In het boek “de wereld vóór God” beschrijft Kees Alders in een klein hoofdstuk het ontstaan van de democratie in Athene, ongeveer 500 voor Christus. Griekenland dreigt veroverd te worden door de Perzen die inmiddels het grootste rijk ter wereld hebben weten te creëren door onder meer in het oosten Pakistan en Afghanistan en in het westen het hele Midden-Oosten en Egypte te hebben ingenomen. De aristocratische families die het al tijden voor het zeggen hebben in Athene kunnen geen vuist maken en zijn het vooral onderling oneens. Rechtspraak is grofweg niet veel anders dan bloedwraak toepassen waardoor er weer een volgende vete ontstaat. (Zoals dat in Albanië na de val van het communisme op dit moment trouwens ook weer opnieuw het geval is, middeleeuwse toestanden dus. Dat zag ik gisteren in een documentaire op de Belgische TV, maar dat terzijde.)
Draco, een van de machthebbers in Athene van dat moment, nam draconische maatregelen. Misdaden werden als misdaden beschouwd, ongeacht wie ze gepleegd had. Iemand vermoorden vanwege bloedwraak was een misdaad en moest dus worden bestraft. Niet veel later werd ook het stemrecht ingesteld en iedereen die stemrecht had moest ook dienen in het leger. Dat laatste zorgde er voor dat het leger gelijk veel sterker werd. Driekwart van de bevolking (vrouwen en slaven) had trouwens nog steeds niets te zeggen, maar het was verder een uniek fenomeen dat bleek te werken in het zicht van de komende vijand. Over allerlei zaken die er toe deden kwam er een volksstemming. Het referendum was geboren. Vooral van belang was dat de belangrijkste aristocraten elkaar nu in evenwicht hielden. Elementen die als staatsgevaarlijk werden gezien werden nog steeds geëlimineerd. De belangrijkste wet was die van het verbod op godslastering en daarmee kon iedereen die dreigde het evenwicht te verstoren worden aangeklaagd en uitgeschakeld. Vrijheid van meningsuiting zoals wij die kennen was er absoluut niet, maar toch: Athene is in die tijd de bakermat van de democratie geworden.
Nu is er bij ons zowel democratie als ook vrijheid van meningsuiting.
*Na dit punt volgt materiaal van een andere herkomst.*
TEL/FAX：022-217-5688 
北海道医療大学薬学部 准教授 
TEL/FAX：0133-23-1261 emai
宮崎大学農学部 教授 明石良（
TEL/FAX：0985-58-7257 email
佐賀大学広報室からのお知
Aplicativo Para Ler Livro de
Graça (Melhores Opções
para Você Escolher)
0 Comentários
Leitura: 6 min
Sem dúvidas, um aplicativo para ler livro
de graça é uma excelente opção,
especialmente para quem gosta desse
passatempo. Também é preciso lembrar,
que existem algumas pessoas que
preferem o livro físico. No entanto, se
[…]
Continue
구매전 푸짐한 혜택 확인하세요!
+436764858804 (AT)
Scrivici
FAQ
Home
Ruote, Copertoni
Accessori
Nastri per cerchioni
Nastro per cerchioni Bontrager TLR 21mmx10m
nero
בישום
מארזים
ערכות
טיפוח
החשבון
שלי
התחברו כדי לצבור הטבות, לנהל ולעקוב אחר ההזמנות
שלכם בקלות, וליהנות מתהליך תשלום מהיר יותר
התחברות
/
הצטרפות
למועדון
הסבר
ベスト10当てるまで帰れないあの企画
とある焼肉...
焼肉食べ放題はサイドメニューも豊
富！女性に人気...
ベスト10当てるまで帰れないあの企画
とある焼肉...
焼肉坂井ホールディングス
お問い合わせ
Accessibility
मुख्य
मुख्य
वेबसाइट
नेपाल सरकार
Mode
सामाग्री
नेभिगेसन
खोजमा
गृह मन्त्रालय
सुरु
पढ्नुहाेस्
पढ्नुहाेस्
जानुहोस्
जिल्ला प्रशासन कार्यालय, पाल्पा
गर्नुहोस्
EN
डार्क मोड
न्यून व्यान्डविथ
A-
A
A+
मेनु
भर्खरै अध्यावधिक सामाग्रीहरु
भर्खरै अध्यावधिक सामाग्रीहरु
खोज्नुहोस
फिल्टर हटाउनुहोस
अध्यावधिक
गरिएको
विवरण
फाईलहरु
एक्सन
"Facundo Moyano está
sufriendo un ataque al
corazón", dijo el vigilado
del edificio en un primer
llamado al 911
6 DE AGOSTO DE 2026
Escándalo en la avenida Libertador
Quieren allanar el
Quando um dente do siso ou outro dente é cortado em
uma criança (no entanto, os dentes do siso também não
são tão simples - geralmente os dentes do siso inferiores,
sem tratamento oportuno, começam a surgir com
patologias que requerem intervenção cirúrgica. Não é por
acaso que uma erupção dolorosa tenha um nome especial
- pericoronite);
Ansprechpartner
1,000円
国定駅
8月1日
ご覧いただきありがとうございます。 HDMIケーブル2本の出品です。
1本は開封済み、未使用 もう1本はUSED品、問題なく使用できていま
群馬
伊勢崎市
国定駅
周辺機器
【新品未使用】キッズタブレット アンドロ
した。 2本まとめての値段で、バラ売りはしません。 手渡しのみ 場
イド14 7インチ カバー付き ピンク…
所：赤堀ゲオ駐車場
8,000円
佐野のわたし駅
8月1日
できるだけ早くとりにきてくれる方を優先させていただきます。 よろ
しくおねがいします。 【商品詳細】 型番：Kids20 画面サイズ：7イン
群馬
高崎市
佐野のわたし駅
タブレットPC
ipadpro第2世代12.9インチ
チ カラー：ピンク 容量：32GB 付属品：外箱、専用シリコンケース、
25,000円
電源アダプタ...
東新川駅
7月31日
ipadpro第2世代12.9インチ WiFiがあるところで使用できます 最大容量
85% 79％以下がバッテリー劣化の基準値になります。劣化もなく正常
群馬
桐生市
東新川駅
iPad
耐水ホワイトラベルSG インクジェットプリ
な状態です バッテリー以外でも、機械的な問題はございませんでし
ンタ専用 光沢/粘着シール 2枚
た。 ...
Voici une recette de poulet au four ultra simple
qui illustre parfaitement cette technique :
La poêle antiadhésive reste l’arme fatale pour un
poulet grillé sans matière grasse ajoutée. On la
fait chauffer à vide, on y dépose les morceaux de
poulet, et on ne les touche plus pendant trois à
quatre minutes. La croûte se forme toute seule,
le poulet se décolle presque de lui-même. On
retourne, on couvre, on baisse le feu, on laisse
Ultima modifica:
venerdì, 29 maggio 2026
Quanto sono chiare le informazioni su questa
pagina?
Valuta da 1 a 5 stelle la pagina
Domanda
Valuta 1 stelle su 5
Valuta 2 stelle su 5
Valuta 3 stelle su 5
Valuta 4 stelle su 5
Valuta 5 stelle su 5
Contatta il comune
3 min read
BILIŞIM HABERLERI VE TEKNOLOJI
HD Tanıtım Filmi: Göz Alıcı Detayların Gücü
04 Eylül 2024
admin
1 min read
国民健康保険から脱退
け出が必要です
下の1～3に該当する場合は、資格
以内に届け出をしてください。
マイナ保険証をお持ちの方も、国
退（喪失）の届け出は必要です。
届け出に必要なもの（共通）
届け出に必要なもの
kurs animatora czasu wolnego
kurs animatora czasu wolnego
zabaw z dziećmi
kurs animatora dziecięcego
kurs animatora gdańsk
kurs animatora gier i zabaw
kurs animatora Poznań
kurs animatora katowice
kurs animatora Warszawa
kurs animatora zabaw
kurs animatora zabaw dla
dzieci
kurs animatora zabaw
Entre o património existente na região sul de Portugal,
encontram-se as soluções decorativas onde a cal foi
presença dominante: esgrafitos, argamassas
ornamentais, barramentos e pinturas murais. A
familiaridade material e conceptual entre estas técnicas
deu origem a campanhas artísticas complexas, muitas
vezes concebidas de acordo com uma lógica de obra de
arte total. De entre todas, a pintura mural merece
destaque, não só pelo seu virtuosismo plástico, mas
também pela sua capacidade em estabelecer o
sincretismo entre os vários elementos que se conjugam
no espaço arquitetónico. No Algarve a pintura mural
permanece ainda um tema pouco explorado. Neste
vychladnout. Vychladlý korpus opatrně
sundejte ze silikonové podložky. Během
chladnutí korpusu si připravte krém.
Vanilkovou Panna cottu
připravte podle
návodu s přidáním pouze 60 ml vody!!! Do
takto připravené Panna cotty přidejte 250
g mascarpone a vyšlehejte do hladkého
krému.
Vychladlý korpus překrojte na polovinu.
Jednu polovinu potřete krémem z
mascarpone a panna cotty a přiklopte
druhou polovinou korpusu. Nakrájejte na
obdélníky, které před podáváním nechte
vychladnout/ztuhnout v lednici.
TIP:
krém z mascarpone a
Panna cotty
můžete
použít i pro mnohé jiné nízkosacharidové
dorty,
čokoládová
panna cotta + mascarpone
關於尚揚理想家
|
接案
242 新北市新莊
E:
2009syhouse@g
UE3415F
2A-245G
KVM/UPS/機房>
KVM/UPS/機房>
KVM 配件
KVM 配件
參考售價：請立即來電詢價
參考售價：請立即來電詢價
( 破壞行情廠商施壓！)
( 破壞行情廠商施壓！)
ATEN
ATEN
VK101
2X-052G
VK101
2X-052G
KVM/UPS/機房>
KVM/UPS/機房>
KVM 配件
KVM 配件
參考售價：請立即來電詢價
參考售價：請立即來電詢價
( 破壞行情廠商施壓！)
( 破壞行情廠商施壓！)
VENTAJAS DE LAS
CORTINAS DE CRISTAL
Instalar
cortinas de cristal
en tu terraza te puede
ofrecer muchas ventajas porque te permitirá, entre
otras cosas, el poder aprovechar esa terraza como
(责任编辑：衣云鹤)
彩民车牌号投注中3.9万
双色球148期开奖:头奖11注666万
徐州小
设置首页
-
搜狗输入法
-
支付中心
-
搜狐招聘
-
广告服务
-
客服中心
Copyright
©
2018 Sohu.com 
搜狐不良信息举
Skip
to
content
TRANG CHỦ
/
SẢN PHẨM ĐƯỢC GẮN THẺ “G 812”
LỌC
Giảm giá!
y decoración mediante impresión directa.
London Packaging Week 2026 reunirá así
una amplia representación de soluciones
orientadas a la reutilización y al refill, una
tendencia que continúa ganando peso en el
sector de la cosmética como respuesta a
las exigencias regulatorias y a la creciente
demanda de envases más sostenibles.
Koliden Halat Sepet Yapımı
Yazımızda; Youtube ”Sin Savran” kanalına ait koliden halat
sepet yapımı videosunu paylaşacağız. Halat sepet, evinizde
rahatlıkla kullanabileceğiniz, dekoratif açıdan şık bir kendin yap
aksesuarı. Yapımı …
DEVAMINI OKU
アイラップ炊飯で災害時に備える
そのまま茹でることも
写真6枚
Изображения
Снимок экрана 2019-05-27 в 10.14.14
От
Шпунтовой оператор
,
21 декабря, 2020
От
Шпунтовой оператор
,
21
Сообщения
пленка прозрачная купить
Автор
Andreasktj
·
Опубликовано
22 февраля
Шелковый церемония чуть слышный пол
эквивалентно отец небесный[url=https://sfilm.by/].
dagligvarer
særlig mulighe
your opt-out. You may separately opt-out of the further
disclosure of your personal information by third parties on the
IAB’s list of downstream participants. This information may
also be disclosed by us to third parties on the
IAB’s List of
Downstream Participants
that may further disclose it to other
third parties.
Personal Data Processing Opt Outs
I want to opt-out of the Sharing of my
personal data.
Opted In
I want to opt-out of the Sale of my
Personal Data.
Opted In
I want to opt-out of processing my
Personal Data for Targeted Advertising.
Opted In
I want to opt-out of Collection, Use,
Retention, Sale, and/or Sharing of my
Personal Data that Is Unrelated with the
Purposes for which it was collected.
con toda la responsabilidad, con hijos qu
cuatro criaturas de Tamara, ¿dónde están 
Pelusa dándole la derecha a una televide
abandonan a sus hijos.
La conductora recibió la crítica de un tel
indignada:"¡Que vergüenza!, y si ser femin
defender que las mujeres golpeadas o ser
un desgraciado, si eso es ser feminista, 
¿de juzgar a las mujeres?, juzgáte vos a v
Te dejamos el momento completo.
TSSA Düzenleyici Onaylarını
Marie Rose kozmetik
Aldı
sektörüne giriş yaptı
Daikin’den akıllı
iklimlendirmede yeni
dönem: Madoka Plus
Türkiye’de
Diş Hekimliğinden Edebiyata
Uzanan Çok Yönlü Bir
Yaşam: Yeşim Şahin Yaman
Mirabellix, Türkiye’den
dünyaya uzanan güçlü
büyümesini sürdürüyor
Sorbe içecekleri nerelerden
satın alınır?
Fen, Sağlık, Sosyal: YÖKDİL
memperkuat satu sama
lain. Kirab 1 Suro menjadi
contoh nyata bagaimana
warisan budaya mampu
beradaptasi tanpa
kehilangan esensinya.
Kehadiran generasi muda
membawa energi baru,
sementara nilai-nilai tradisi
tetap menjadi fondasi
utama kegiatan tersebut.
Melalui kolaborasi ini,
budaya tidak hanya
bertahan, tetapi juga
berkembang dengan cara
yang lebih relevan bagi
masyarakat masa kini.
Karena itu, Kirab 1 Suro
Afhankelijk van je kennissen en relaties in de sociale media kun je dat dagelijks zien: elke mening wordt geventileerd en tegelijk scharen heel wat gelijkgestemden zich daar achter. Op dit moment gaat het vooral om brood en spelen. Waar de Romeinen het al over hadden: zorg dat de mensen te eten hebben en zich kunnen amuseren. Spelen is nu: genoeg geld hebben om auto te kunnen rijden, een dure smartphone hebben en afhankelijk van je verdere positie in het sociale leven zijn er zo nog wat mogelijke speelwensen. Brood is natuurlijk: een dak boven je hoofd hebben, vaste lasten kunnen betalen en genoeg te eten hebben.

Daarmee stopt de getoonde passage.